## Saved entries

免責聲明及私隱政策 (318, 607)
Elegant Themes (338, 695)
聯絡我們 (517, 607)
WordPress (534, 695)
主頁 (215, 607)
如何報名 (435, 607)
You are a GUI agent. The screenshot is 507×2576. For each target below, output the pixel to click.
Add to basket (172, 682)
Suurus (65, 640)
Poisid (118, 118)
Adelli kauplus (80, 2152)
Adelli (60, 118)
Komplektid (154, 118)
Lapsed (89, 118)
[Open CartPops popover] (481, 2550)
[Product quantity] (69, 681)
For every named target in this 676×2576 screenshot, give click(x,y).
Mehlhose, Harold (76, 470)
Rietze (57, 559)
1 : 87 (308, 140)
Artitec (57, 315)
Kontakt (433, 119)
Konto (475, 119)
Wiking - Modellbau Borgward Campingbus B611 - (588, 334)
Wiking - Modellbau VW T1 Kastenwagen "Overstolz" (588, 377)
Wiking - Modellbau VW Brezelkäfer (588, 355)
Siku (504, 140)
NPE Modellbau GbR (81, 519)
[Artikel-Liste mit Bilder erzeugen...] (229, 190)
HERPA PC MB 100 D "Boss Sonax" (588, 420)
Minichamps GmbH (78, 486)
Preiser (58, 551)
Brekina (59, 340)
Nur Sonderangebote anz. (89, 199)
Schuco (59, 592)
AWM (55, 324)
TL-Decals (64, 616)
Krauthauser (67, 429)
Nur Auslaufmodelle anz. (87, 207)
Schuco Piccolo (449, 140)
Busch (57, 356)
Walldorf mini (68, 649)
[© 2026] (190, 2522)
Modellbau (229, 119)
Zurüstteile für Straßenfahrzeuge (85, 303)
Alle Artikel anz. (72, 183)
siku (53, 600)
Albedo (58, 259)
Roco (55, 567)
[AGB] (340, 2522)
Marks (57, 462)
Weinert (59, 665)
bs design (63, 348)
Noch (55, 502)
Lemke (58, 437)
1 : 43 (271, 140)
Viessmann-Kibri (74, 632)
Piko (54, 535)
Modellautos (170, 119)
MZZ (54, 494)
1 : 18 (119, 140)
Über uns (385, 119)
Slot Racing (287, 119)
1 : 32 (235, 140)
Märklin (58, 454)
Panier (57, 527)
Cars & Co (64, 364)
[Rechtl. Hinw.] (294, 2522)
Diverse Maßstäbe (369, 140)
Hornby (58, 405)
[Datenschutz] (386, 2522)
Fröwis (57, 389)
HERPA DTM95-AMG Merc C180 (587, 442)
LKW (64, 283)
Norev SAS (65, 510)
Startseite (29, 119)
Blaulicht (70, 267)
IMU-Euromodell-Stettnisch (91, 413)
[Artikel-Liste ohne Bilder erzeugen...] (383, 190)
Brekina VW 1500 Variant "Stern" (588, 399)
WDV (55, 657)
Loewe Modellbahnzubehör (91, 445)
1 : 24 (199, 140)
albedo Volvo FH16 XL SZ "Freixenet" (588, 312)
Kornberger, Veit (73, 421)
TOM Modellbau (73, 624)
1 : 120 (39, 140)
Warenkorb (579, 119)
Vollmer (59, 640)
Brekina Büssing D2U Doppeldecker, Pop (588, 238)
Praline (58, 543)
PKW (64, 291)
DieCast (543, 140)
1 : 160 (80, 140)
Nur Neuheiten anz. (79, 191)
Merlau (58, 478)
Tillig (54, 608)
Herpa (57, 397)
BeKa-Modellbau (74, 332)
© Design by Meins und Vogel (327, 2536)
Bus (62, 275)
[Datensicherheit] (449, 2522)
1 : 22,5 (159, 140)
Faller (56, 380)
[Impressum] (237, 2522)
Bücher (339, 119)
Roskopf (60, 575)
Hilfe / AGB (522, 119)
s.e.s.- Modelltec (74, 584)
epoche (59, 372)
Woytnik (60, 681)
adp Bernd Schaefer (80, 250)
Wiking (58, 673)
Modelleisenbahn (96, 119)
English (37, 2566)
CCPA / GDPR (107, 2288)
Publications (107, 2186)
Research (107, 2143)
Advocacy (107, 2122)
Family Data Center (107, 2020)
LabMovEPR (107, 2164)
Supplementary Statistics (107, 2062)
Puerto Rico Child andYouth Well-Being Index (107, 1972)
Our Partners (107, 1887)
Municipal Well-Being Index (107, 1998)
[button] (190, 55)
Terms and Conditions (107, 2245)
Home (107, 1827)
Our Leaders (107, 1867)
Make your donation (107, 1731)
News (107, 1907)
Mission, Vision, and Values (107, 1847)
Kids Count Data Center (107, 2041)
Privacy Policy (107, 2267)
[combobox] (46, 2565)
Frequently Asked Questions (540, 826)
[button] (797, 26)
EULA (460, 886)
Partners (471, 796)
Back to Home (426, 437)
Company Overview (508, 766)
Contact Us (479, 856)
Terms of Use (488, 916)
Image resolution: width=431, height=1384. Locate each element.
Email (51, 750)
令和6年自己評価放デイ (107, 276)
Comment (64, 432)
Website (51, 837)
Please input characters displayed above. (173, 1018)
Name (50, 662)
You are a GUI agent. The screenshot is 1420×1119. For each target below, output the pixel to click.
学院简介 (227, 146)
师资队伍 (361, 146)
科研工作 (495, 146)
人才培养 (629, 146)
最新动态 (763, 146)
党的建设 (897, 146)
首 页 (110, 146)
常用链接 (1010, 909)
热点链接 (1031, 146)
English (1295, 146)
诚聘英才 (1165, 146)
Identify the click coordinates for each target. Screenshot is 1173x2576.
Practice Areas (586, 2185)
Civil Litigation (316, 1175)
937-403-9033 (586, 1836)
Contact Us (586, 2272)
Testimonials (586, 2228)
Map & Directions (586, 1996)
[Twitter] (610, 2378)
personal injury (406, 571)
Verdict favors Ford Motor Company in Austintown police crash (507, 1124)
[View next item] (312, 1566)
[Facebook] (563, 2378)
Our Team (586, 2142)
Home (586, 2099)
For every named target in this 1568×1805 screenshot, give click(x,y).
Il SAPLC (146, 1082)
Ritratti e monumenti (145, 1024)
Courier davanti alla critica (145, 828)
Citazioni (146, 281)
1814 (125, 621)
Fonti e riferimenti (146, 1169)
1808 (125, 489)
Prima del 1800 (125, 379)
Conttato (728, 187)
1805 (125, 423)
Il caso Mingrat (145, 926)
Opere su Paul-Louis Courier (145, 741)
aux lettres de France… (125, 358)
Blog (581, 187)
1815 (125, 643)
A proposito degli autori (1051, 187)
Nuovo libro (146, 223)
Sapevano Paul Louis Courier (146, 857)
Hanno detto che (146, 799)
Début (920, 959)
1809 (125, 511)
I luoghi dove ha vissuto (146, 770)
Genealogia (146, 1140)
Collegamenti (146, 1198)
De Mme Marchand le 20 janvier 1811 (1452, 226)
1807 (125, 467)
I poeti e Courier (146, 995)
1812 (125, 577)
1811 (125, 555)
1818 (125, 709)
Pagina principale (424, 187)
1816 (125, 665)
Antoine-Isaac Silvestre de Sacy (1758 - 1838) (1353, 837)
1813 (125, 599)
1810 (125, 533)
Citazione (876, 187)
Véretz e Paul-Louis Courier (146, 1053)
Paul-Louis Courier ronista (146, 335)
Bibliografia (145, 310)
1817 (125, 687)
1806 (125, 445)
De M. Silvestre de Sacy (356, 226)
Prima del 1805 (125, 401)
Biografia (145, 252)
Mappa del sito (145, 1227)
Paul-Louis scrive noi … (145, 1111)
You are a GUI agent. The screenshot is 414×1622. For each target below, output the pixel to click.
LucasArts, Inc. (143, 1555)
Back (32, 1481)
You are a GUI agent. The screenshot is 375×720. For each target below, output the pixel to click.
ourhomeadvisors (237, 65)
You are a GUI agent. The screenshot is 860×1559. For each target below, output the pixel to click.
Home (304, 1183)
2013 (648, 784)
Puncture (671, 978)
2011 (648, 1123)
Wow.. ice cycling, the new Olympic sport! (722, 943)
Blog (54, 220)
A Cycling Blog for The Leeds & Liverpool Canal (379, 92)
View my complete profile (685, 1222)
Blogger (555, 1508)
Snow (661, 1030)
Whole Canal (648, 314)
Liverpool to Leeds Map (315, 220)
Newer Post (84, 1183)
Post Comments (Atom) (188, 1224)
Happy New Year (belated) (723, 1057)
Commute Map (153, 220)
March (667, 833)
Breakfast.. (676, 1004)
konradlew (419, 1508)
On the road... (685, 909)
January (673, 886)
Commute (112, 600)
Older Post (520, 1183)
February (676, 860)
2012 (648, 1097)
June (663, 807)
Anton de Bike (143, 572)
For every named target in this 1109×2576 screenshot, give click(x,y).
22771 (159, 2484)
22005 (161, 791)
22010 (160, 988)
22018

## TASK PROMPT
Begin with the first line of the records and reproduce each line as is, ending with the line that holds "Minichamps GmbH (78, 486)".

## EXERCISE RESPONSE
免責聲明及私隱政策 (318, 607)
Elegant Themes (338, 695)
聯絡我們 (517, 607)
WordPress (534, 695)
主頁 (215, 607)
如何報名 (435, 607)
You are a GUI agent. The screenshot is 507×2576. For each target below, output the pixel to click.
Add to basket (172, 682)
Suurus (65, 640)
Poisid (118, 118)
Adelli kauplus (80, 2152)
Adelli (60, 118)
Komplektid (154, 118)
Lapsed (89, 118)
[Open CartPops popover] (481, 2550)
[Product quantity] (69, 681)
For every named target in this 676×2576 screenshot, give click(x,y).
Mehlhose, Harold (76, 470)
Rietze (57, 559)
1 : 87 (308, 140)
Artitec (57, 315)
Kontakt (433, 119)
Konto (475, 119)
Wiking - Modellbau Borgward Campingbus B611 - (588, 334)
Wiking - Modellbau VW T1 Kastenwagen "Overstolz" (588, 377)
Wiking - Modellbau VW Brezelkäfer (588, 355)
Siku (504, 140)
NPE Modellbau GbR (81, 519)
[Artikel-Liste mit Bilder erzeugen...] (229, 190)
HERPA PC MB 100 D "Boss Sonax" (588, 420)
Minichamps GmbH (78, 486)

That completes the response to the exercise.